─── PROVIDED RECORDS
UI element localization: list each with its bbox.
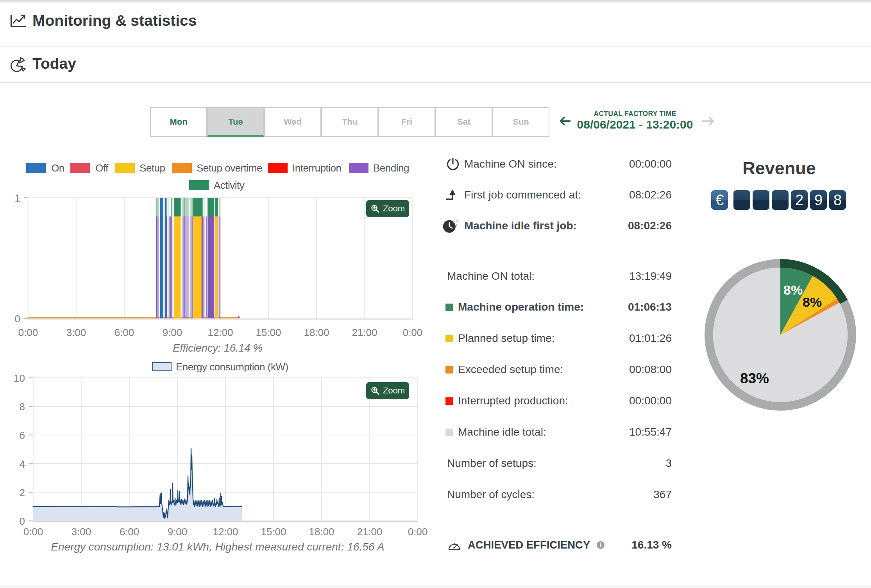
svg-text:83%: 83% (740, 370, 769, 386)
svg-text:6:00: 6:00 (114, 327, 134, 338)
svg-text:0:00: 0:00 (408, 526, 428, 538)
svg-text:10: 10 (14, 372, 25, 384)
svg-text:21:00: 21:00 (357, 526, 382, 538)
svg-text:9:00: 9:00 (168, 526, 188, 538)
svg-text:z: z (456, 218, 458, 222)
svg-text:18:00: 18:00 (309, 526, 334, 538)
svg-text:4: 4 (20, 458, 25, 470)
svg-text:0:00: 0:00 (403, 327, 423, 338)
svg-text:0:00: 0:00 (23, 526, 43, 538)
svg-text:9:00: 9:00 (163, 327, 182, 338)
svg-text:12:00: 12:00 (213, 526, 238, 538)
svg-text:8: 8 (20, 401, 25, 413)
svg-text:3:00: 3:00 (72, 526, 91, 538)
svg-text:21:00: 21:00 (352, 327, 377, 338)
svg-text:18:00: 18:00 (304, 327, 329, 338)
svg-text:1: 1 (15, 192, 20, 204)
svg-text:12:00: 12:00 (207, 327, 233, 338)
svg-text:6: 6 (20, 429, 25, 441)
svg-text:8%: 8% (803, 295, 822, 309)
svg-text:0: 0 (15, 313, 20, 325)
svg-text:15:00: 15:00 (261, 526, 286, 538)
svg-text:z: z (452, 219, 455, 225)
svg-text:z: z (455, 223, 457, 227)
svg-text:15:00: 15:00 (256, 327, 281, 338)
svg-text:8%: 8% (783, 282, 803, 297)
svg-text:6:00: 6:00 (120, 526, 140, 538)
svg-text:3:00: 3:00 (66, 327, 86, 338)
svg-text:0: 0 (20, 515, 25, 527)
svg-text:0:00: 0:00 (18, 327, 38, 338)
svg-text:2: 2 (20, 487, 25, 499)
──────
→ **AIM OF THE EXERCISE**:
Each record above must be returned exactly as written, with its pictures omitted.

→ **WRITTEN RESPONSE**:
UI element localization: list each with its bbox.
svg-text:83%: 83% (740, 370, 769, 386)
svg-text:6:00: 6:00 (114, 327, 134, 338)
svg-text:0:00: 0:00 (408, 526, 428, 538)
svg-text:10: 10 (14, 372, 25, 384)
svg-text:21:00: 21:00 (357, 526, 382, 538)
svg-text:9:00: 9:00 (168, 526, 188, 538)
svg-text:z: z (456, 218, 458, 222)
svg-text:18:00: 18:00 (309, 526, 334, 538)
svg-text:4: 4 (20, 458, 25, 470)
svg-text:0:00: 0:00 (403, 327, 423, 338)
svg-text:0:00: 0:00 (23, 526, 43, 538)
svg-text:9:00: 9:00 (163, 327, 182, 338)
svg-text:12:00: 12:00 (213, 526, 238, 538)
svg-text:8: 8 (20, 401, 25, 413)
svg-text:3:00: 3:00 (72, 526, 91, 538)
svg-text:21:00: 21:00 (352, 327, 377, 338)
svg-text:18:00: 18:00 (304, 327, 329, 338)
svg-text:1: 1 (15, 192, 20, 204)
svg-text:12:00: 12:00 (207, 327, 233, 338)
svg-text:6: 6 (20, 429, 25, 441)
svg-text:8%: 8% (803, 295, 822, 309)
svg-text:0: 0 (15, 313, 20, 325)
svg-text:15:00: 15:00 (261, 526, 286, 538)
svg-text:z: z (452, 219, 455, 225)
svg-text:z: z (455, 223, 457, 227)
svg-text:15:00: 15:00 (256, 327, 281, 338)
svg-text:8%: 8% (783, 282, 803, 297)
svg-text:6:00: 6:00 (120, 526, 140, 538)
svg-text:3:00: 3:00 (66, 327, 86, 338)
svg-text:0: 0 (20, 515, 25, 527)
svg-text:0:00: 0:00 (18, 327, 38, 338)
svg-text:2: 2 (20, 487, 25, 499)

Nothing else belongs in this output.